*** TASK MATERIAL Section Begins ***

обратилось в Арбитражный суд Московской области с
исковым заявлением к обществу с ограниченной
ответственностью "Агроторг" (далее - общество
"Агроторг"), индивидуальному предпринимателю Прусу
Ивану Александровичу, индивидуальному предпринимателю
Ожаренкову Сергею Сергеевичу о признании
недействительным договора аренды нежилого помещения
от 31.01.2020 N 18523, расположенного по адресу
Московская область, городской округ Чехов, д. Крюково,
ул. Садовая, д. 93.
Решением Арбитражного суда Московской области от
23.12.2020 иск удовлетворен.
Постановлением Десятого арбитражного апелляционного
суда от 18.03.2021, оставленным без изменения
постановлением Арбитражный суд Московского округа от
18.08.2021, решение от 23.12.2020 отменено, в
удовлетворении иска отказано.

*** TASK MATERIAL Section Ends ***
*** TASK MATERIAL Section Begins ***

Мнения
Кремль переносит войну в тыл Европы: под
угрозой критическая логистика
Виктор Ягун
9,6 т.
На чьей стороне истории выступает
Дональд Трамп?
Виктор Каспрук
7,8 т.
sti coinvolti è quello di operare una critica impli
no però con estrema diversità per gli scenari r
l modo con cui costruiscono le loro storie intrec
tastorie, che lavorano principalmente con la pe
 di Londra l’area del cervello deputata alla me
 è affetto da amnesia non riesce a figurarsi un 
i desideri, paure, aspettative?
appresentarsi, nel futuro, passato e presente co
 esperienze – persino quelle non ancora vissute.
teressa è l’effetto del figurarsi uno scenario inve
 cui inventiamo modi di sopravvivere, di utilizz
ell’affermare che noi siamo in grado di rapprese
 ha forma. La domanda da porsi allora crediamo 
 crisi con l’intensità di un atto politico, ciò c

*** TASK MATERIAL Section Ends ***
*** TASK MATERIAL Section Begins ***

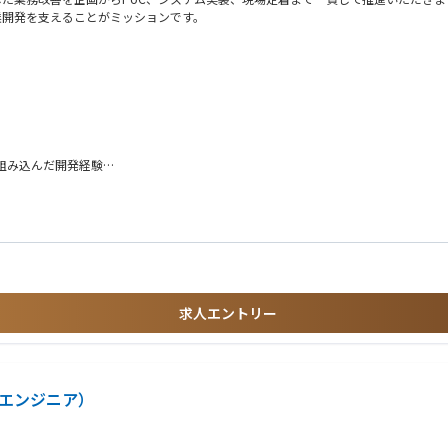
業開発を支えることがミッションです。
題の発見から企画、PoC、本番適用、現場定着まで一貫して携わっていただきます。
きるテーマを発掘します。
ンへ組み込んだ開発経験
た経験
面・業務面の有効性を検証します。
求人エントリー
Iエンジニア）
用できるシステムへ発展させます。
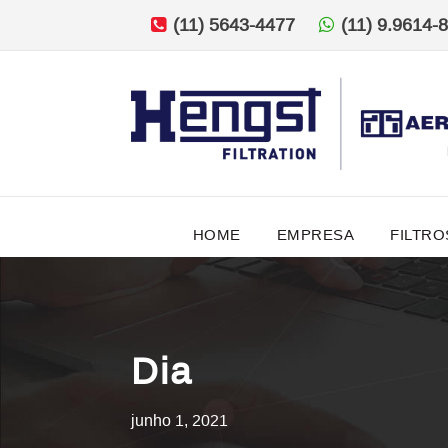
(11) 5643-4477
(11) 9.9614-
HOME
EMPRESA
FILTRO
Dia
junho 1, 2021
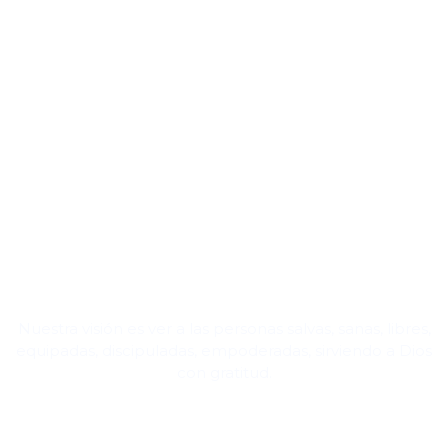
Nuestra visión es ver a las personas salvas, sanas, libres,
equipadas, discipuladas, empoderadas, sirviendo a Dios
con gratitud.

*** TASK MATERIAL Section Ends ***

*GOAL OF THE EXERCISE:* The output should be exactly the lines above from the line containing "23.12.2020 иск удовлетворен." to the line containing "удовлетворении иска отказано.", inclusive, with no other lines.

*FINISHED TASK:*
23.12.2020 иск удовлетворен.
Постановлением Десятого арбитражного апелляционного
суда от 18.03.2021, оставленным без изменения
постановлением Арбитражный суд Московского округа от
18.08.2021, решение от 23.12.2020 отменено, в
удовлетворении иска отказано.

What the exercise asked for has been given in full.